• THE PROBLEM
Select from the records below every line that has the word "pipi" in it.

───── THE RECORDS

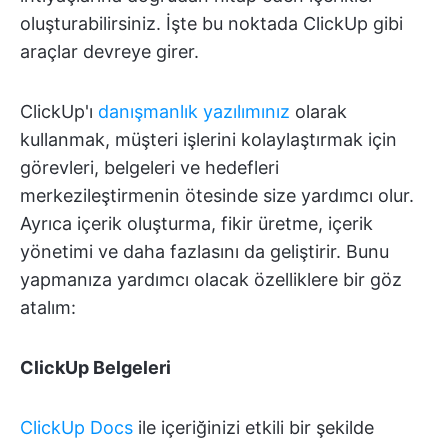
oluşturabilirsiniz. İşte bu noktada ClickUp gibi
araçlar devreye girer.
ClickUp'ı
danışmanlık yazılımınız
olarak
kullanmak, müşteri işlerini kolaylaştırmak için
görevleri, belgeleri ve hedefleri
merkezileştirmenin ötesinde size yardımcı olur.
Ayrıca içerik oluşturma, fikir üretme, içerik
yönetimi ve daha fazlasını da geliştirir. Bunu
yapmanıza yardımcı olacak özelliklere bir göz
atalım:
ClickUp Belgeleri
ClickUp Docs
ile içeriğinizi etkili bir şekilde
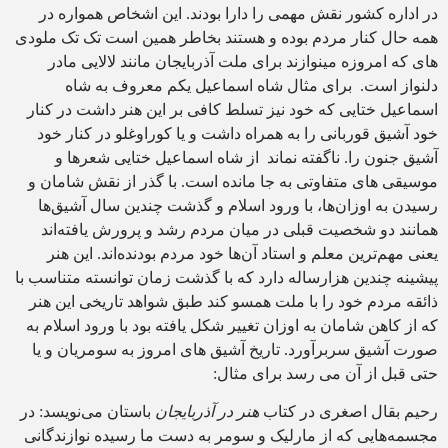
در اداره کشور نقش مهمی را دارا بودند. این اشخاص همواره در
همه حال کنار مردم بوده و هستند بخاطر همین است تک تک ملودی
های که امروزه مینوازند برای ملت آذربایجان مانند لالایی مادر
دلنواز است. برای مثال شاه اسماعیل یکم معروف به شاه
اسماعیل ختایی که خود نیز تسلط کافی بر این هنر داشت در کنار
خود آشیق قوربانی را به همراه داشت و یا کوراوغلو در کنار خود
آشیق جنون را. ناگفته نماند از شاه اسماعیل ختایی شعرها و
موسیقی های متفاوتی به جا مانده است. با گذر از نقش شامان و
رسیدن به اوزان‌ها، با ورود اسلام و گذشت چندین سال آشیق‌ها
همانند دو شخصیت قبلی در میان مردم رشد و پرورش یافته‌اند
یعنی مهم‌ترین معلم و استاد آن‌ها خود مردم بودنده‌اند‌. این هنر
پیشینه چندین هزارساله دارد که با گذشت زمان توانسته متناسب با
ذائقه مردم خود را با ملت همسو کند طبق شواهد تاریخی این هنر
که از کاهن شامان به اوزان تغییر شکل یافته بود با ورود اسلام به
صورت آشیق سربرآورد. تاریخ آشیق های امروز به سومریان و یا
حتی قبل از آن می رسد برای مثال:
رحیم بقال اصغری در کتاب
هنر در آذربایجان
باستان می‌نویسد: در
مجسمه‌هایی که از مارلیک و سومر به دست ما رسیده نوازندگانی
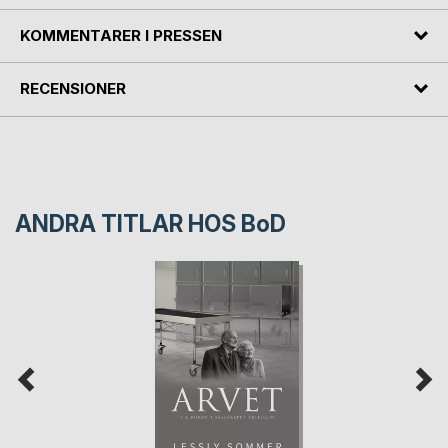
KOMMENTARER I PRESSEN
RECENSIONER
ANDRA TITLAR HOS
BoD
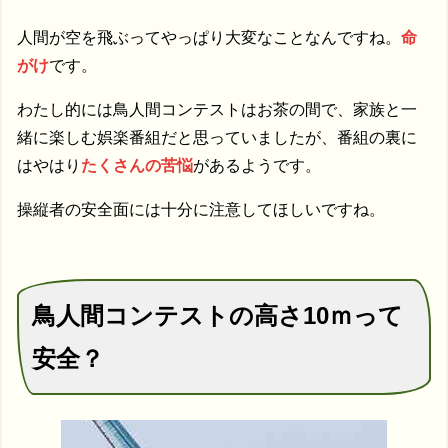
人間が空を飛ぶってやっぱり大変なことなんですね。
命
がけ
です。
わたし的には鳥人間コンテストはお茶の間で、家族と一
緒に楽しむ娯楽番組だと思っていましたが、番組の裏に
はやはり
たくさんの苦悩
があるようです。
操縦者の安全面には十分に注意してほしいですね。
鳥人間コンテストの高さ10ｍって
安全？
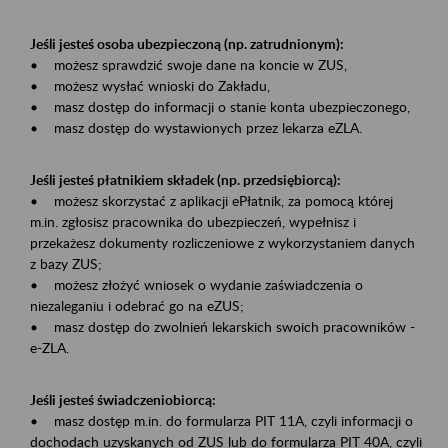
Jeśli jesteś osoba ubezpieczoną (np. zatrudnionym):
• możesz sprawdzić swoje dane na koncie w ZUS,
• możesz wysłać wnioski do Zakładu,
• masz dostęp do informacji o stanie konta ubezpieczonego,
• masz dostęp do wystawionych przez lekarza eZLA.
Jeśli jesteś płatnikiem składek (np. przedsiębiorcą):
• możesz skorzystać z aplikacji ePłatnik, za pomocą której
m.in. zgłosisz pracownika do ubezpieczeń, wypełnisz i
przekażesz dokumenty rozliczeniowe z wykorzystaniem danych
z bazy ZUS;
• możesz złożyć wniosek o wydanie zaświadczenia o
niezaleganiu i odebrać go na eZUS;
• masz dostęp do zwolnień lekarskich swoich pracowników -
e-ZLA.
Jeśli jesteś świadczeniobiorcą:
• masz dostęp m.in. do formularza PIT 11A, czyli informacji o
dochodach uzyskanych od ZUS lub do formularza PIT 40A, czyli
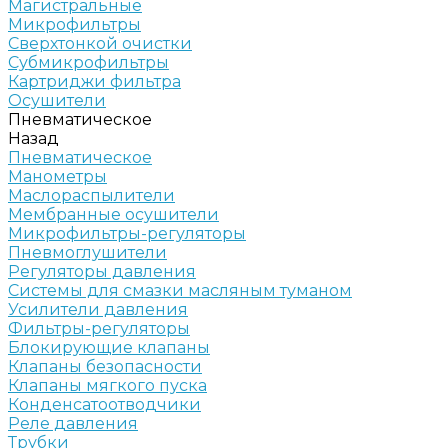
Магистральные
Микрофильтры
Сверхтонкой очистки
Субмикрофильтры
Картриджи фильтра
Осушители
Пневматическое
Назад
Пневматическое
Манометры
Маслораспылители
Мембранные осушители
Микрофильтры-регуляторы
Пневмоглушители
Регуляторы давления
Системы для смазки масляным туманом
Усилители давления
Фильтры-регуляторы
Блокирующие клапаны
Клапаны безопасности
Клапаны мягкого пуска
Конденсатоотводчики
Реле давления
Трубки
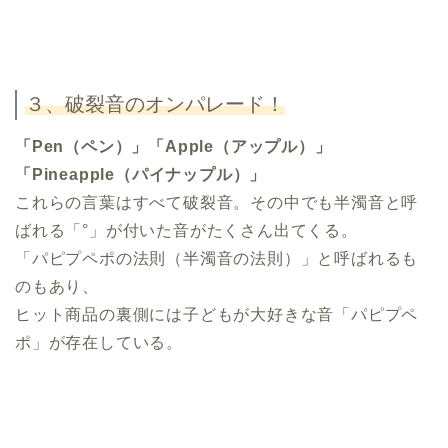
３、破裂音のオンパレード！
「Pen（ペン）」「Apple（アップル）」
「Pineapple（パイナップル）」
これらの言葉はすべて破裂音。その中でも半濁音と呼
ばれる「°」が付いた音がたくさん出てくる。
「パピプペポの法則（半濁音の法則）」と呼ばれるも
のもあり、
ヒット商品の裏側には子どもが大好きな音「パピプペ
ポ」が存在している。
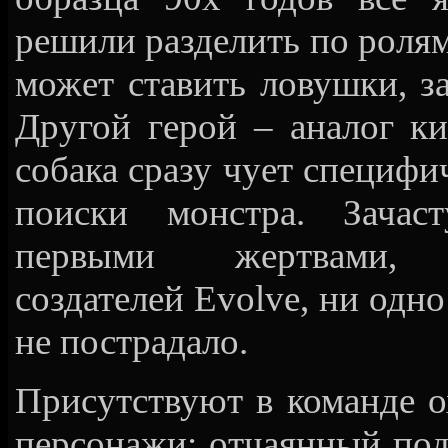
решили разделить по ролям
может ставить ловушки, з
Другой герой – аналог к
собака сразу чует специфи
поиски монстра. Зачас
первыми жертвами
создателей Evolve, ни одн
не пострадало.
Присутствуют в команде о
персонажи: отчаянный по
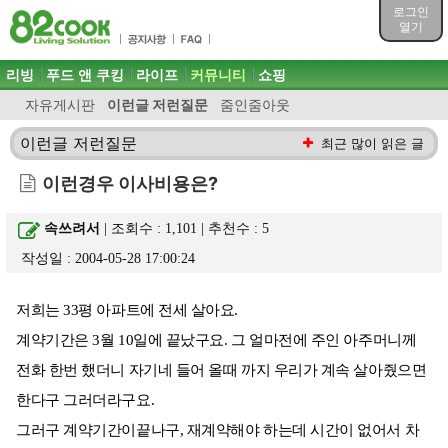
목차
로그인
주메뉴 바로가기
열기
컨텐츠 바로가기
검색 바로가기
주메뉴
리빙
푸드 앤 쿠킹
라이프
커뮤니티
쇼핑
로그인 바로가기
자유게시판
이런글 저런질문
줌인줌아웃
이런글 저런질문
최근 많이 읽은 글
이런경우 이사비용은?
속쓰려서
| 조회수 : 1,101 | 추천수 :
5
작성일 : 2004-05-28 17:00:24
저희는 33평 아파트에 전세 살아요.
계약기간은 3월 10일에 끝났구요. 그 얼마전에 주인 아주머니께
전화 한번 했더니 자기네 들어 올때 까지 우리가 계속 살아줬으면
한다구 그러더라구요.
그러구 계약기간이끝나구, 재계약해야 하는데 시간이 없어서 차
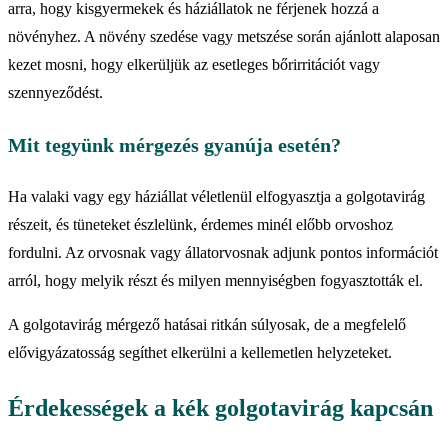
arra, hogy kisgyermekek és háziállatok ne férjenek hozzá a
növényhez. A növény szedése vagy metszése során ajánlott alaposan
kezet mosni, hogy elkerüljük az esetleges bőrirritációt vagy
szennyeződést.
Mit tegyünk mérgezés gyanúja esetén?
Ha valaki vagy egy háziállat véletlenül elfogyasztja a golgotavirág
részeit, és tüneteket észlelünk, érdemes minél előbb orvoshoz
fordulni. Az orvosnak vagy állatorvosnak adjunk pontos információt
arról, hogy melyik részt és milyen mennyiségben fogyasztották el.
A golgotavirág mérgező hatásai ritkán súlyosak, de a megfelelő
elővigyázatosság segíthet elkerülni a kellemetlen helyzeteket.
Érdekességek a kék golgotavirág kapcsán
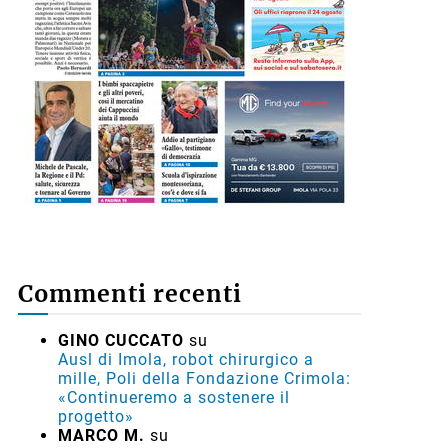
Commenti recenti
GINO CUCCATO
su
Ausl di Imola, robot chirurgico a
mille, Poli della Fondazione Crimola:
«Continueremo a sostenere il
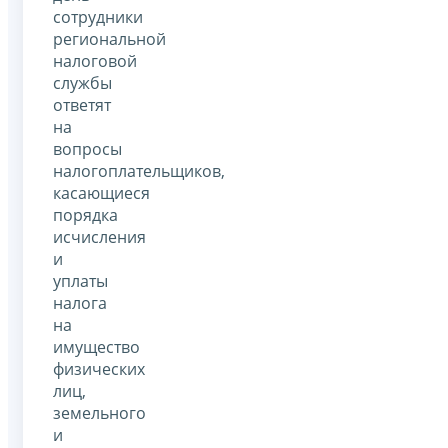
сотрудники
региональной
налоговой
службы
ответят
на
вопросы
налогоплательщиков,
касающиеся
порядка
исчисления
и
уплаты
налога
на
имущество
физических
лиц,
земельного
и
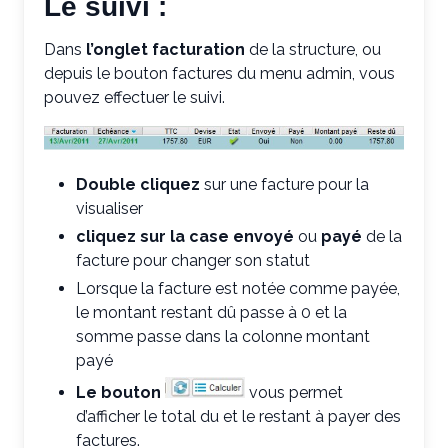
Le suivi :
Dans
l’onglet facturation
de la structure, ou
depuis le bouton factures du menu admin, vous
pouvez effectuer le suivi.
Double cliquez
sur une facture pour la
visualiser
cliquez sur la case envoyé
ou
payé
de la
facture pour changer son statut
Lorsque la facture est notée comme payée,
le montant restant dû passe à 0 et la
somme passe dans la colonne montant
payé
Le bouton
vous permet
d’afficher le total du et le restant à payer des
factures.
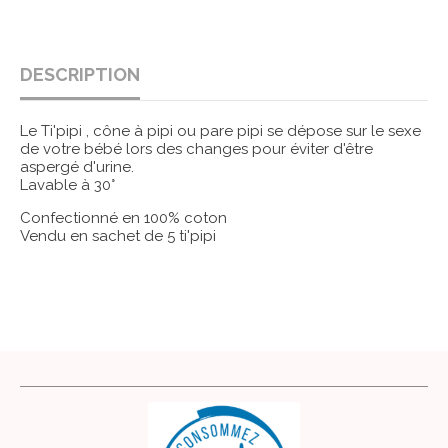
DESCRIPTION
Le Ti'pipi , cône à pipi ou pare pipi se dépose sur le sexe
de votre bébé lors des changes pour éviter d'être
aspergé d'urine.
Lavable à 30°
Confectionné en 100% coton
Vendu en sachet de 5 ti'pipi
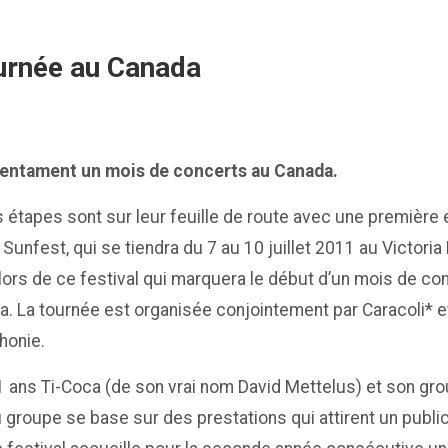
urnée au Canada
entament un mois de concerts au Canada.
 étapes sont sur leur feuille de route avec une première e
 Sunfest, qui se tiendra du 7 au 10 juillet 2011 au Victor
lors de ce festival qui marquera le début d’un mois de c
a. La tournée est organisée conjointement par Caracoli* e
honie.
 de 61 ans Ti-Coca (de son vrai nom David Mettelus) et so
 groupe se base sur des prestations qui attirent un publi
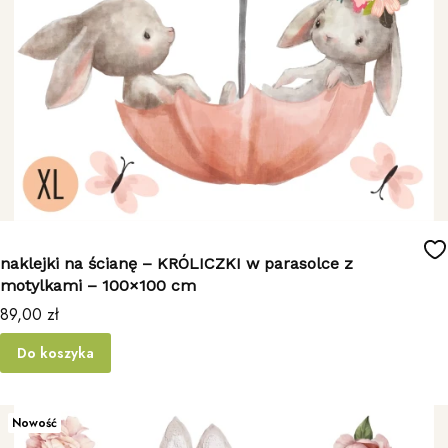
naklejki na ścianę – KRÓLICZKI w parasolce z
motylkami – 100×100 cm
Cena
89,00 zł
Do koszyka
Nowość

──────────

• TASK OUTPUT
Le Ti'pipi , cône à pipi ou pare pipi se dépose sur le sexe
Vendu en sachet de 5 ti'pipi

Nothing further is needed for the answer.